Mei setahun silam, Gibran – begitu ia disapa, sibuk mencari ide mengatasi rasa jenuh yang tak kunjung pergi dari rutinitasnya sebagai mahasiswa. Sesuatu yang menantang sudah ia lewatkan sebagai mahasiswa. Akhirnya tantangan yang sesungguhnya ia dapatkan, yakni menjadi mahasiswa sambil menjadi pengusaha. Ia kemudian mencari berbagai informasi tentang entrepreneur hingga sharing dengan pengusaha lainnya agar impiannya tercapai.

“Dengan menjadi pengusaha saya ingin berbuat lebih,” imbuh kelahiran Jakarta ini. Artinya kepalanya yang selama ini banyak bertaburkan ide yang tak tersalurkan, bisa diwujudkannya melalui produk-produk baru. Ternyata Gibran tak sekadar bermimpi. Tak menunggu waktu lama, ia langsung action. Budidaya ikan lele adalah usaha yang semula dilakoninya.

“Tapi setelah dipikir agak sulit mencari pasar. Dari situ saya berpikir, daripada ikan lelenya dijual mentah, lebih baik diolah, jadi value produk lebih tinggi,” ujarnya. Peluang yang belum terbaca pengusaha lainnya saat itu, sudah ditangkap putra pasangan Amri Fauza dan Suciati ini. Menurutnya, di Kota Bandung nyaris belum ada pengusaha lain yang kepikiran memproduksi olahan ikan lele modern.

Kendati tak sedikit pun punya kemampuan dalam pengolahan ikan tersebut – mengingat belum ada pengusaha lain memproduksinya, Gibran tak putus asa.
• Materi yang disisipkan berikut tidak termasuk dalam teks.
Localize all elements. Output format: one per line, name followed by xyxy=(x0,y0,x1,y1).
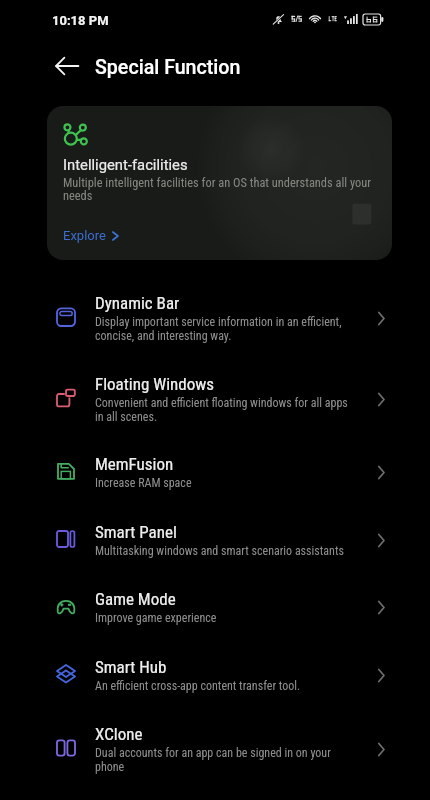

Dia tahu dari bahan baku lain, di pasaran ada produk olahan yang sudah dikenal luas. Sebut saja spaghetti, steak, nugget dan sebagainya. Lebih dari itu, ikan lele yang di-fillet atau di-nugget juga masih terbilang langka.

Ia tak mau sia-siakan peluang itu. Gibran optimis, bila ikan lele dibuat nugget atau di-fillet pasti banyak orang yang menyukainya. Begitu juga bila diolah menjadi spaghetti lele, steak lele dan nugget lele. “Saya pun trial and error menghasilkan produk olahan tersebut,” ujarnya. Lingkungan kampus merupakan tempat ia melakukan uji coba selama tiga bulan. Alhasil, formula yang pas pun ditemukannya.
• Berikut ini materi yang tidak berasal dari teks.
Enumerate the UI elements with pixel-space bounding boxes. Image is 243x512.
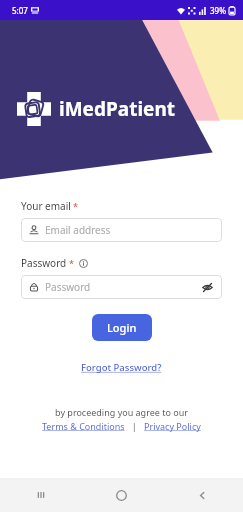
staticText: 5:07 bbox=[12, 5, 28, 16]
staticText: Forgot Password? bbox=[81, 361, 162, 374]
button[interactable]: Terms & Conditions bbox=[40, 420, 127, 432]
button[interactable]: Back bbox=[162, 478, 243, 512]
button[interactable]: Password bbox=[21, 275, 222, 299]
staticText: * bbox=[73, 200, 78, 212]
staticText: Terms & Conditions bbox=[42, 420, 125, 432]
button[interactable]: Email address bbox=[21, 218, 222, 242]
staticText: by proceeding you agree to our bbox=[55, 406, 188, 418]
button[interactable]: Login bbox=[92, 314, 152, 341]
staticText: Login bbox=[107, 320, 137, 335]
staticText: Your email bbox=[21, 199, 71, 213]
button[interactable]: Home bbox=[81, 478, 162, 512]
button[interactable]: Show password bbox=[200, 280, 214, 294]
button[interactable]: Privacy Policy bbox=[142, 420, 203, 432]
staticText: Password bbox=[21, 256, 67, 270]
staticText: * bbox=[69, 257, 74, 269]
staticText: Email address bbox=[45, 223, 214, 237]
staticText: Privacy Policy bbox=[144, 420, 201, 432]
staticText: 39% bbox=[210, 5, 226, 16]
button[interactable]: Forgot Password? bbox=[77, 357, 166, 378]
staticText: iMedPatient bbox=[59, 96, 175, 122]
staticText: Password bbox=[45, 280, 200, 294]
button[interactable]: Recent apps bbox=[0, 478, 81, 512]
staticText: | bbox=[127, 420, 142, 432]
Tak berhenti sampai di situ. Saat ia berhasil menemukan cara menghasilkan produk berkualitas, selanjutnya adalah bagaimana agar produknya bisa menghasilkan untung. Ia membutuhkan Rp8 juta agar bisa berproduksi. “Selain dari uang sendiri, saya juga cari investor,” kata dia. Sebuah gerai restoran ia dirikan yang kemudian berlabel Dorri.

“Untuk produk yang di-fillet atau nugget, di restoran ini saya kombinasikan dengan resep tradisional Nusantara,” katanya. Untuk itu, ia memberikan pilihan bumbu dari Aceh hingga Papua untuk menyantap olahan lelenya. Menunya pun disesuaikan dengan asal bumbu tersebut, semisal Bumbu Aceh, Saos Padang, Pecak Betawi, Peletuk Kuning Kalimantan, Rica-rica Sulawesi dan Kuah Kuning Papua.

Olahan lele yang lebih ke varian makanan pun bisa disantap, seperti steak lele, spaghetti lele, dan rolade. Dan karena masih langka, Dorri akhirnya menjadi salah satu tujuan kuliner di Bandung. Dari setiap outlet yang kini sudah menyebar sampai Bogor, ia bisa mengantongi omset Rp600 ribu setiap harinya.

“Paling kurang Rp50 jutaan omset saya dapatkan dalam satu bulan,” tukasnya. Dari usahanya itu, kini ia bisa mempekerjakan 11 orang karyawan. Dahulu uang hanya bisa didapatkan dari jatah orang tua, kini apa pun bisa ia nikmati dari hasil kerja kerasnya sendiri. Orang tuanya yang karyawan swasta kini terbantu bebannya dalam menunjang hidupnya sebagai mahasiswa.

“Alhamdulillah biaya sehari-hari, biaya kuliah, dan sekolah adik bisa saya penuhi,” tukasnya bangga. Kedua orang tua yang sebelumnya menyarankannya agar memilih jalur aman menjadi karyawan saja kini terbuka matanya. Begitu pula dengan para dosen yang sempat menyarankan untuk fokus kuliah, ketimbang menjadi pengusaha.

“Sebagai mahasiswa, seharusnya kita tidak hanya fokus kuliah saja, karena potensi kita besar. Sudah seharusnya kita menebar manfaat,” ujar peraih penghargaan Sosro Youth Business Competition kategori kuliner ini. Lagi pula, kata dia, di masa-masa seusianya, semangat masih sangat membara, waktu untuk belajar sangat banyak sehingga menjadi pengusaha merupakan pilihan tepat.